Cependant, on peut constater que cette approche a également nourri la désinformation en conférant une fausse impression de certitude à des affirmations basées sur des documents objectifs et souvent non validés. Il nous semble que cette fausse impression de certitude se fonde sur l’utilisation d’une certaine grammaire visuelle prétendant dire le vrai – que nous avons appelée « grammaire visuelle de la véridiction ».

En effet, les retranscriptions vidéo d’enquêtes OSINT mettent souvent en place un flux temporel bien particulier. Partant d’une situation initiale (par exemple une explosion à instant T), elles remontent le temps et reconstituent les événements point par point afin de nous amener à une situation finale (une affirmation quant à la responsabilité de cette explosion).

Chaque étape s’élabore, comme pour une démonstration scientifique, par saut logique d’une preuve à l’autre, le spectateur suivant le cours du raisonnement scientifique, sans forcément percevoir qu’il s’agit d’une coupe sur la réalité des événements survenus à cet instant et à cet endroit. Cette reconstitution vidéo s’appuie sur un ensemble de formes visuelles constitutives d’une démonstration. Mais il s’agit de formes démonstratives vides permettant un réemploi dans des contextes où la recherche de la vérité n’est pas la préoccupation principale.

Ces formes visuelles se composent d’un répertoire large, mais limité, circulant entre les médias.

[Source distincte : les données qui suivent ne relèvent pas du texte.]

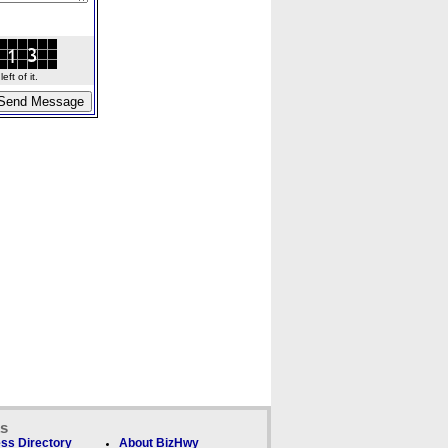
ft of it.
ks
ss Directory
About BizHwy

Nous pouvons relever celles qui sont les plus fréquemment utilisées : les juxtapositions d’images satellites et des vues au sol avec des formes géométriques colorées créant des correspondances entre les deux ; la mise en place de timeline renvoyant à l’esthétique des interfaces des logiciels de montage vidéo ; le recours massif à la modélisation 3D pour restituer des événements dont on dispose ou non d’images ; la présentation de documents comme pour témoigner de l’authenticité des sources mobilisées ; ou encore la constitution de panoramique d’images en assemblant différentes prises de vues.

Une compétition pour le cadrage de la réalité

Cette grammaire visuelle interroge lorsqu’elle est utilisée par le milieu journalistique. Les vidéos OSINT se fondent sur des images qui enregistrent un certain nombre de signes témoignant d’un certain rapport avec le réel. Elles héritent ainsi de toute une tradition considérant que les images sont des preuves, pourtant déconstruite par les travaux universitaires entre autres de Vincent Lavoie ou d’Aurélie Ledoux et Dork Zabunyan.

Comme pour Boutcha, en se focalisant sur un détail des images plutôt qu’un autre, et en les reliant avec différents détails d’autres images ou d’informations, des narrations alternatives sur les événements se mettent en place, se transformant en une mise en scène, en dépit des autres éléments d’analyse.

Une compétition pour le cadrage de la réalité advient, et les enquêteurs OSINT doivent se baser sur l’idée que le monde, les images et les informations qu’ils utilisent peuvent être l’objet de différentes interprétations, mais que la vérité factuelle existe. C’est une ligne de crête sur laquelle ils marchent et qu’ils sont encore en train d’apprivoiser dans le rendu de leurs enquêtes en sources ouvertes.

Ils doivent également en dompter une seconde en ce qui concerne la diffusion des résultats de leur investigation. Il y a en effet un équilibre à maintenir entre l’enchaînement logique et narratif de leurs démonstrations (dont dépend l’attention du spectateur comme l’efficacité du discours) et le dévoilement au public de la « boîte noire » des outils et des choix ayant permis de fabriquer une interprétation des événements aussi rigoureuse que possible.